After a few seconds you can see the new labels in the editor:
Repeatedly retrain the YOLOv8 algorithm to improve the Micro-model one iteration at a time. With this strategy, you will build high-quality datasets for your computer vision models in no time.
Micro-models are best for specific use cases where the objects you’re annotating are semantically similar. Get in touch with us if you’d like to see if they are useful for your use case.
If you want to learn more about applying models to label your data check out this guide.
That was YOLOv8 –
In this article, we have provided an overview of the evolution of YOLO, from YOLOv1 to YOLOv8, and have discussed its network architecture, new features, and applications. Additionally, we have provided a step-by-step guide on how to use YOLOv8 for object detection and how to create model-assisted annotations with Encord Annotate.
At Encord, we help computer vision companies build better models and training datasets. We have built an end-to-end Active Learning Platform for
- AI-assisted annotation workflows
- evaluating and evaluating your training data
- Orchestrating active learning pipelines
- Fixing data and label errors
- Diagnosing model errors & biases.
Encord integrates the new YOLOv8 state-of-the-art model and allows you to train Micro-models on a backbone of YOLOv8 models to support your AI-assisted annotation work.

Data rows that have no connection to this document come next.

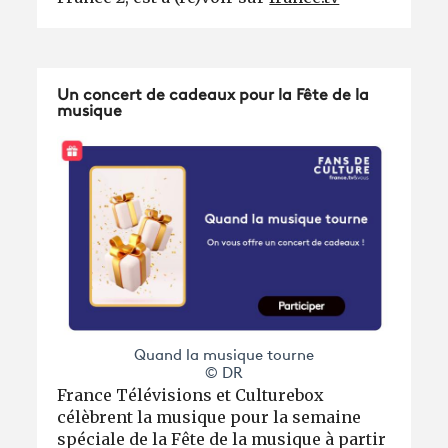
Un concert de cadeaux pour la Fête de la
musique
Quand la musique tourne
© DR
France Télévisions et Culturebox
célèbrent la musique pour la semaine
spéciale de la Fête de la musique à partir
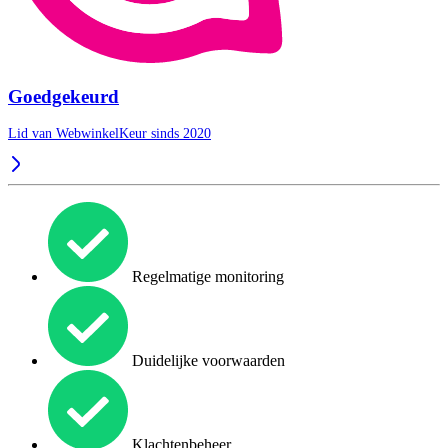
Goedgekeurd
Lid van WebwinkelKeur sinds 2020
Regelmatige monitoring
Duidelijke voorwaarden
Klachtenbeheer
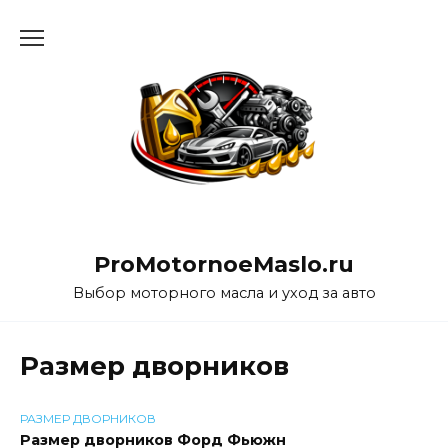
Перейти
к
содержанию
ProMotornoeMaslo.ru
Выбор моторного масла и уход за авто
Размер дворников
РАЗМЕР ДВОРНИКОВ
Размер дворников Форд Фьюжн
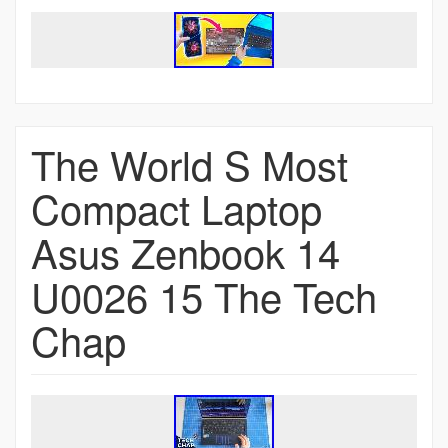
The World S Most
Compact Laptop
Asus Zenbook 14
U0026 15 The Tech
Chap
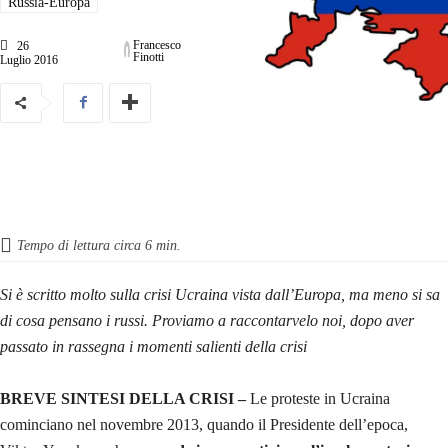
Russia-Europa
Francesco
26
Finotti
Luglio 2016
Tempo di lettura circa
6
min.
Si è scritto molto sulla crisi Ucraina vista dall’Europa, ma meno si sa
di cosa pensano i russi. Proviamo a raccontarvelo noi, dopo aver
passato in rassegna i momenti salienti della crisi
BREVE SINTESI DELLA CRISI –
Le proteste in Ucraina
cominciano nel novembre 2013, quando il Presidente dell’epoca,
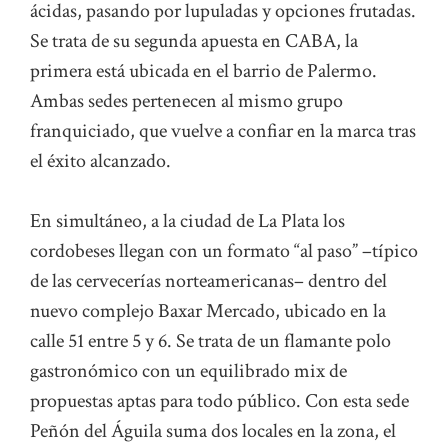
ácidas, pasando por lupuladas y opciones frutadas.
Se trata de su segunda apuesta en CABA, la
primera está ubicada en el barrio de Palermo.
Ambas sedes pertenecen al mismo grupo
franquiciado, que vuelve a confiar en la marca tras
el éxito alcanzado.
En simultáneo, a la ciudad de La Plata los
cordobeses llegan con un formato “al paso” –típico
de las cervecerías norteamericanas– dentro del
nuevo complejo Baxar Mercado, ubicado en la
calle 51 entre 5 y 6. Se trata de un flamante polo
gastronómico con un equilibrado mix de
propuestas aptas para todo público. Con esta sede
Peñón del Águila suma dos locales en la zona, el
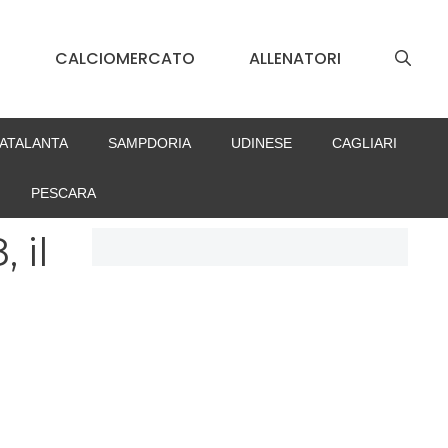
S
CALCIOMERCATO
ALLENATORI
ATALANTA
SAMPDORIA
UDINESE
CAGLIARI
PESCARA
 il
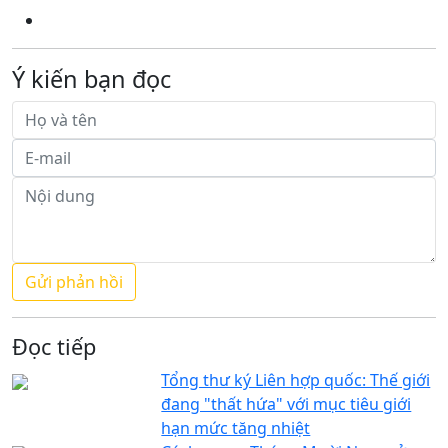
Ý kiến bạn đọc
Đọc tiếp
Tổng thư ký Liên hợp quốc: Thế giới
đang "thất hứa" với mục tiêu giới
hạn mức tăng nhiệt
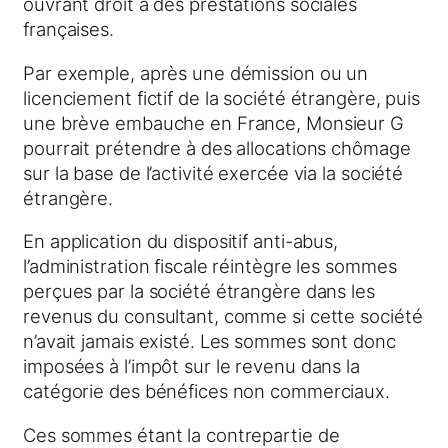
ouvrant droit à des prestations sociales
françaises.
Par exemple, après une démission ou un
licenciement fictif de la société étrangère, puis
une brève embauche en France, Monsieur G
pourrait prétendre à des allocations chômage
sur la base de l’activité exercée via la société
étrangère.
En application du dispositif anti-abus,
l’administration fiscale réintègre les sommes
perçues par la société étrangère dans les
revenus du consultant, comme si cette société
n’avait jamais existé. Les sommes sont donc
imposées à l’impôt sur le revenu dans la
catégorie des bénéfices non commerciaux.
Ces sommes étant la contrepartie de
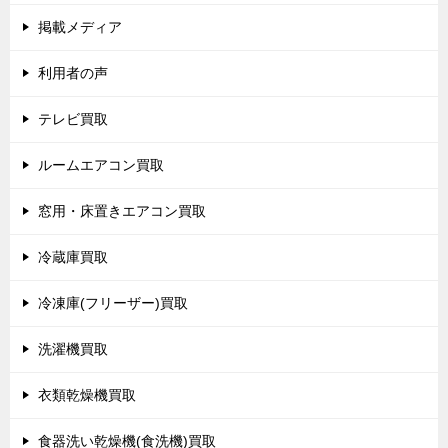
掲載メディア
利用者の声
テレビ買取
ルームエアコン買取
窓用・床置きエアコン買取
冷蔵庫買取
冷凍庫(フリーザー)買取
洗濯機買取
衣類乾燥機買取
食器洗い乾燥機(食洗機)買取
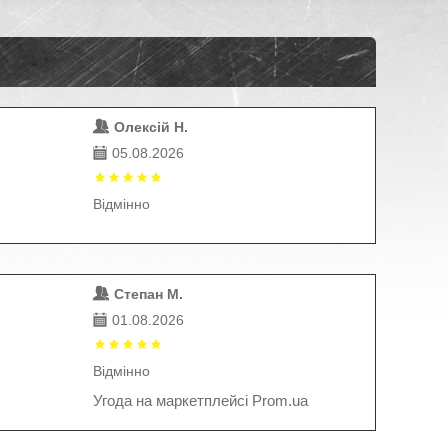
Олексій Н.
05.08.2026
Відмінно
Степан М.
01.08.2026
Відмінно
Угода на маркетплейсі Prom.ua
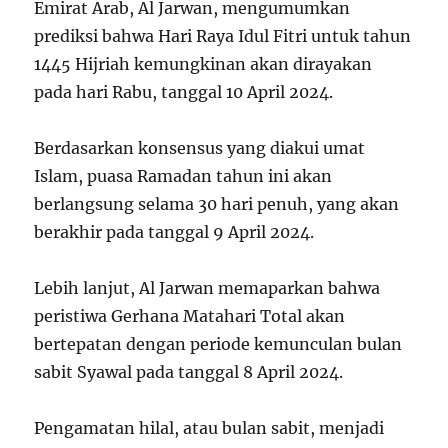
Emirat Arab, Al Jarwan, mengumumkan
prediksi bahwa Hari Raya Idul Fitri untuk tahun
1445 Hijriah kemungkinan akan dirayakan
pada hari Rabu, tanggal 10 April 2024.
Berdasarkan konsensus yang diakui umat
Islam, puasa Ramadan tahun ini akan
berlangsung selama 30 hari penuh, yang akan
berakhir pada tanggal 9 April 2024.
Lebih lanjut, Al Jarwan memaparkan bahwa
peristiwa Gerhana Matahari Total akan
bertepatan dengan periode kemunculan bulan
sabit Syawal pada tanggal 8 April 2024.
Pengamatan hilal, atau bulan sabit, menjadi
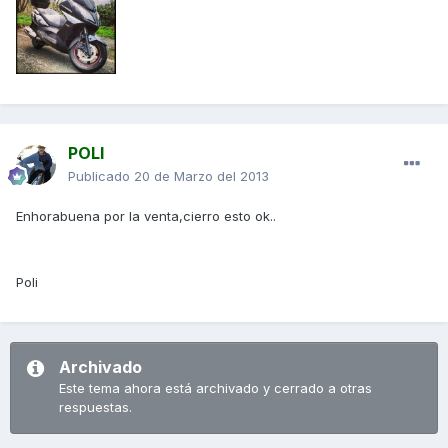
POLI
Publicado
20 de Marzo del 2013
Enhorabuena por la venta,cierro esto ok..
Poli
Archivado
Este tema ahora está archivado y cerrado a otras
respuestas.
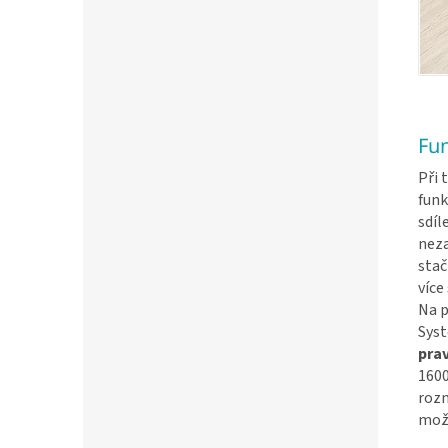
Fun
Při 
fun
sdíl
neza
stač
více
Na p
Syst
pra
1600
rozm
mož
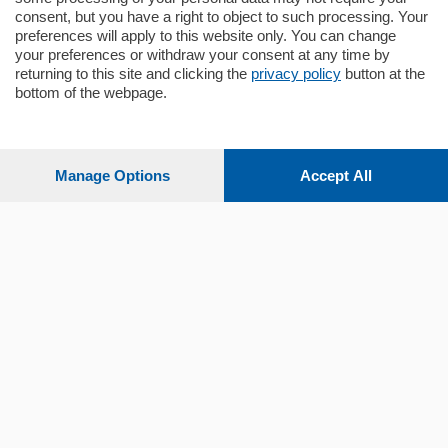
consent, but you have a right to object to such processing. Your
preferences will apply to this website only. You can change
your preferences or withdraw your consent at any time by
returning to this site and clicking the
privacy policy
button at the
Sezioni
bottom of the webpage.
Settimanali
Manage Options
Accept All
Territorio
Sport
Chi Siamo
Servizi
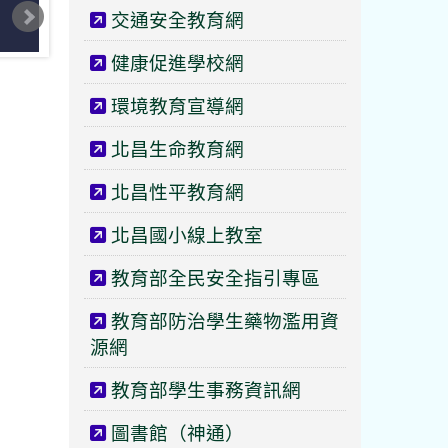
交通安全教育網
健康促進學校網
環境教育宣導網
北昌生命教育網
北昌性平教育網
北昌國小線上教室
教育部全民安全指引專區
教育部防治學生藥物濫用資
源網
教育部學生事務資訊網
圖書館（神通）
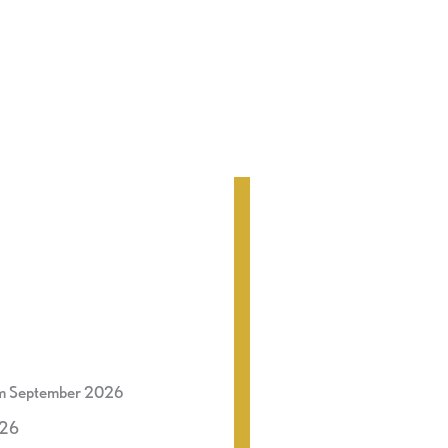
im September 2026
026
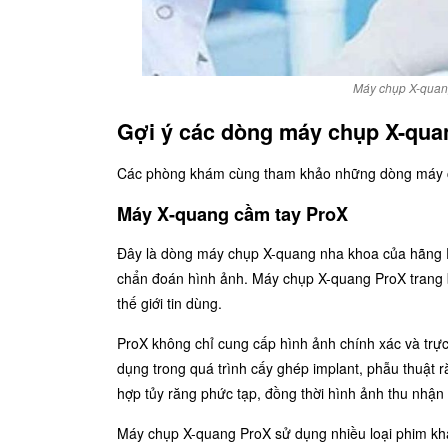
Máy chụp X-quang 
Gợi ý các dòng máy chụp X-quan
Các phòng khám cùng tham khảo những dòng máy chụ
Máy X-quang cầm tay ProX
Đây là dòng máy chụp X-quang nha khoa của hãng Di
chẩn đoán hình ảnh. Máy chụp X-quang ProX trang b
thế giới tin dùng.
ProX không chỉ cung cấp hình ảnh chính xác và trực
dụng trong quá trình cấy ghép implant, phẫu thuật r
hợp tủy răng phức tạp, đồng thời hình ảnh thu nhận 
Máy chụp X-quang ProX sử dụng nhiều loại phim khá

Get in touch us if you’d like to see it in action on your data.
What is YOLOv8 and how does it differ from previous versions of YOLO?
YOLOv8 is the latest iteration of the YOLO object detection model, aimed at delivering improved accuracy and efficiency over previous versions. Key updates include a more optimized network architecture, a revised anchor box design, and a modified loss function for increased accuracy.
How does YOLOv8 compare in terms of accuracy to other object detection models?
YOLOv8 has demonstrated improved accuracy compared to earlier versions of YOLO and is competitive with state-of-the-art object detection models.
Is YOLOv8 suitable for real-time object detection applications?
YOLOv8 is designed to run efficiently on standard hardware, making it a viable solution for real-time object detection tasks, also on edge.
What is the role of anchor boxes in YOLOv8?
Anchor boxes are used in YOLOv8 to match predicted bounding boxes to ground-truth bounding boxes, improving the overall accuracy of the object detection process.
Is it possible to fine-tune YOLOv8 on custom datasets?
Yes, YOLOv8 can be fine-tuned on custom datasets to increase its accuracy for specific object detection tasks.
Is the YOLOv8 codebase open source?
Yes, the YOLOv8 codebase is open source and available for research and development purposes on GitHub here.
What are the technical requirements for using YOLOv8?
To use YOLOv8, you will need a computer with a GPU, deep learning framework support (such as PyTorch or TensorFlow), and access to the YOLOv8 GitHub.
Where can I find additional information and resources on YOLOv8?
There are many resources available for learning about YOLOv8, including research papers, online tutorials, and educational courses. I would recommend checking out youtube!